あの絵に特徴的なのは、何と言っても渓流の青色なのだ。それがなぜ違和感を感じさせるのかが、酒井抱一の《青楓朱楓図屏風》と、円山応挙の《保津川図屏風》を見比べてよくわかった。
《青楓朱楓図屏風》は、尾形光琳のオリジナルを抱一が写したものだそうだ。光琳のオリジナルは失われているが、酒井抱一自身が集めた『光琳百図』にその構図が残されている。これが光琳らしくデザイン性に優れた画面で、こういう構図には目が覚めるような青い流れがよく似合う。しかし、その青い流れには、「光琳波」と言われる意匠的な波の表現がふさわしい。
これに比べて、「写生」を標榜した円山応挙の《保津川図屏風》の流れは、ほとんど水墨画に近い淡い色で、右隻左隻の両方から実際に水が流れ寄るかのようなダイナミズムがある。
鈴木其一の《夏秋渓流図屏風》は《青楓朱楓図屏風》のようなベタな青で《保津川図屏風》のようなダイナミックな流れを描いているので違和感があるみたい。
鈴木其一はほぼ幕末の人で、さまざまな流派の画風を貪欲に学んだ人だった。サントリー美術館で開かれた回顧展には、まるで伊藤若冲風なものもあったし、今回の展覧会でも、《昇龍図》の水墨も見事だし、《菊図》は沈南蘋とか田能村直入みたいなボタニカルアートを思わせる。《浅草寺節分図》は浮世絵風でもある。
《夏秋渓流図屏風》は、そういうミクスチュアが、ちょっとぶっ飛んだ感じになったんだと思う。多才で多作という意味では、幕末の横尾忠則さんみたいな感じだったかも。
図録を見ていて気が付いたけど、11月30日に展示替えがある。《藤花図》が明日まで。
2階の第六室では、炉開きの炭手前のしつらえが展示されていた。

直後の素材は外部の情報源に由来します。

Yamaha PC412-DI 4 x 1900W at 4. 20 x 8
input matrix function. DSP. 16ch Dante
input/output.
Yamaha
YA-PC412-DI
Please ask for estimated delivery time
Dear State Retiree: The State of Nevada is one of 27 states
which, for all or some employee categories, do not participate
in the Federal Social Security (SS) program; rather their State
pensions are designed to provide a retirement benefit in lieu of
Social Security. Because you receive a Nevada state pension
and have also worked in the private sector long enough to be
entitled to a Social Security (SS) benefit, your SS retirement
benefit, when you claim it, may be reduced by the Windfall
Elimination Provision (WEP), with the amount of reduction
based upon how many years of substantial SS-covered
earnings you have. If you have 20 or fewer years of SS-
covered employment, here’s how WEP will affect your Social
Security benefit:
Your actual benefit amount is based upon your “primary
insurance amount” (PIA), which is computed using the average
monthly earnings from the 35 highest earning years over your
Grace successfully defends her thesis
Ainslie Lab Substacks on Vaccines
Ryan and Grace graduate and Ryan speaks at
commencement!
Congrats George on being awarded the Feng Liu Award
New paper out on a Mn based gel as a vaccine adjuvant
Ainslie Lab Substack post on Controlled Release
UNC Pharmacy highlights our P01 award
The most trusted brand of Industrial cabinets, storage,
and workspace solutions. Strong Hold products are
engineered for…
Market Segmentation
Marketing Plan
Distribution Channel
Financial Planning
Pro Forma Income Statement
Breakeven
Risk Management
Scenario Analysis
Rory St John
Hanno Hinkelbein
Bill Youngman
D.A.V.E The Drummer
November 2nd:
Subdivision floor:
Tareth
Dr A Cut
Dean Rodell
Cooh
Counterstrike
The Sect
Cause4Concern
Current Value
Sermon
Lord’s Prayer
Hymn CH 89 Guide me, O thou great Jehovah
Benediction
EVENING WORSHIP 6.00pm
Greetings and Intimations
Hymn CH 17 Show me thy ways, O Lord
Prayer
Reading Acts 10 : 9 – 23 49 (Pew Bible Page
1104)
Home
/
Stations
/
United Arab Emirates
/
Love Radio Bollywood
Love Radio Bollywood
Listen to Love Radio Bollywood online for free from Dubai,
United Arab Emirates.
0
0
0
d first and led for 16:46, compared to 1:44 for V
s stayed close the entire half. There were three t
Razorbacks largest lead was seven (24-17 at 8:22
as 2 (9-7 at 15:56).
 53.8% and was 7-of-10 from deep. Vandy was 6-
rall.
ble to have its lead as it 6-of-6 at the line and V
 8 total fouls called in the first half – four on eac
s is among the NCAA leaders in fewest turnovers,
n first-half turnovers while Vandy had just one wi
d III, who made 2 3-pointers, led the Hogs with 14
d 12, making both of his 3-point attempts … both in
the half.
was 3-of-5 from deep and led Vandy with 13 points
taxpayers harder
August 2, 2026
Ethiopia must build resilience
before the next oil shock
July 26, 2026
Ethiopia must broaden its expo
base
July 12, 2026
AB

11月は世間ではハロウィンとクリスマスに挟まれて何もないようだけれども、お茶の世界では、炉開きの改まる月。
短冊に鴨祐夏の「ふみわけむ跡おしまれてけさはまた人をも問わぬ庭の白雪」という歌があった。展示を見ているだけでも切り炭の温かな匂いがしそうだった。
庭の紅葉は、大山と同じく、やはり今年は裏作みたいで、色つきは例年よりはよくないようだった。